Quelques chats (4) présentaient d'autres lésions concomitantes, comme la luxation d'une autre articulation (hanche), une fracture (mandibule, scapula), un épanchement pleural, etc. Ils ont tous été traités en première intention par réduction manuelle, efficace dans un cas mais insuffisante dans les trois autres. Ces observations ne permettent toutefois pas de déterminer l'éventuelle influence de ces atteintes multiples (fréquentes chez les chats accidentés) sur le pronostic du traitement, d'autant plus qu'aucun cas n'a été traité chirurgicalement en première intention ici.

Plus vite, plus stable

En revanche, l'efficacité de la réduction manuelle effectuée en première intention (éventuellement par le vétérinaire ayant ensuite référé le cas) est significativement influencée par le délai entre la survenue de la luxation et sa prise en charge. Le taux d'échec, nécessitant une chirurgie pour stabiliser définitivement l'articulation, évolue de 50 % à 67 % selon que l'animal est traité dans les 24h ou les 24-48h. Il atteint même 100 % après 48h, mais sur un seul cas (voir le tableau en illustration principale).

Les auteurs de l'étude proposent comme hypothèse d'explication la contraction musculaire qui s'installe avec le temps, rendant la réduction manuelle plus difficile et exerçant une traction supérieure sur l'articulation, ce qui altère sa stabilité.

Le poids des chats chez qui la réduction manuelle n'a pas suffi est également plus élevé que ceux chez qui elle a été efficace seule (4,0 kg vs 4,63 kg en médiane). Et 3 des 4 cas de luxation médiale traités ainsi ont nécessité une chirurgie de seconde intention : ils représentent ainsi 27 % des cas d'échec (et seulement 14 % des cas de réussite).

Dans tous les cas, le taux d'échec de la réduction manuelle reste élevé ; il est moindre chez le chien, selon les résultats d'autres travaux (29 % d'échec selon une étude). Les auteurs conseillent d'en informer le propriétaire et de réaliser l'intervention au plus tôt après le traumatisme, suivie d'une surveillance étroite afin de détecter les signes d'une instabilité.

Très bonne récupération à long terme

Lorsque possible (n=12), le suivi des cas a inclus le questionnement du propriétaire sur l'état de son chat et son évolution : mobilité de l'animal, fonctionnement de l'articulation, persistance d'une boiterie, traitement analgésique, évaluation de la douleur. L'évolution a également été évaluée à partir des informations du dossier médical de l'animal (n=24 dont 10 pour lesquels le propriétaire a pu être contacté).

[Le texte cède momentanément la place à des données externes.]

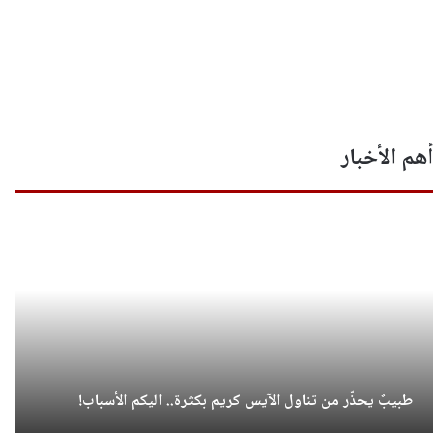
أهم الأخبار
طبيبٌ يحذّر من تناول الآيس كريم بكثرة.. اليكم الأسباب!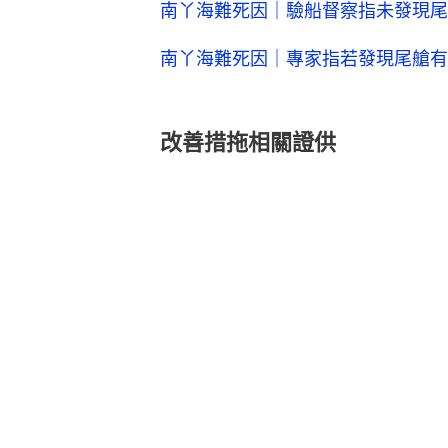
南丫海難死因｜驗船督察指未發現尾
南丫海難死因｜專家指若發現尾艙有
改善措拖相關證供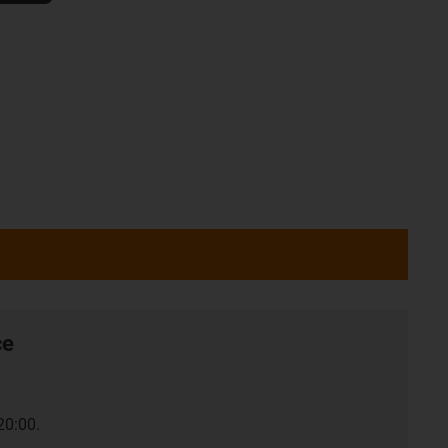
ce
20:00.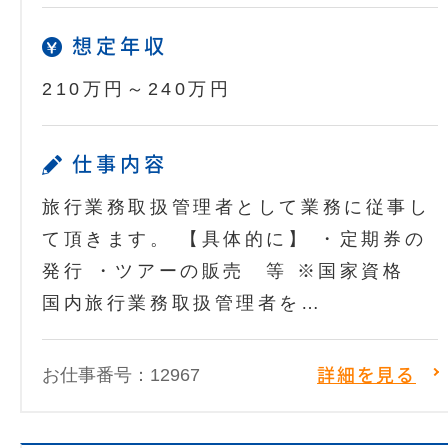
想定年収
210万円～240万円
仕事内容
旅行業務取扱管理者として業務に従事し
て頂きます。 【具体的に】 ・定期券の
発行 ・ツアーの販売 等 ※国家資格
国内旅行業務取扱管理者を…
お仕事番号：12967
詳細を見る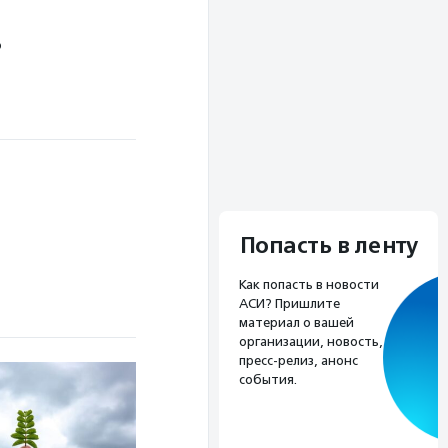
о
Попасть в ленту
Как попасть в новости
АСИ? Пришлите
материал о вашей
организации, новость,
пресс-релиз, анонс
события.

Les résultats de l'étude de ces dossiers montrent une évolution globalement favorable à court terme (1,5 mois en médiane), avec quelques cas de légère boiterie persistante ou de limitation de l'amplitude de la flexion du coude traité, et un cas de boiterie sévère. Ensuite, les propriétaires rapportent une bonne voire une excellente récupération de leur animal à long terme (ils ont été contactés après 4 ans en médiane), mesurée par les aspects fonctionnels de l'articulation, le score de douleur, la qualité de vie du chat. Le pronostic de la lésion apparait ainsi très favorable, indépendamment du traitement effectué.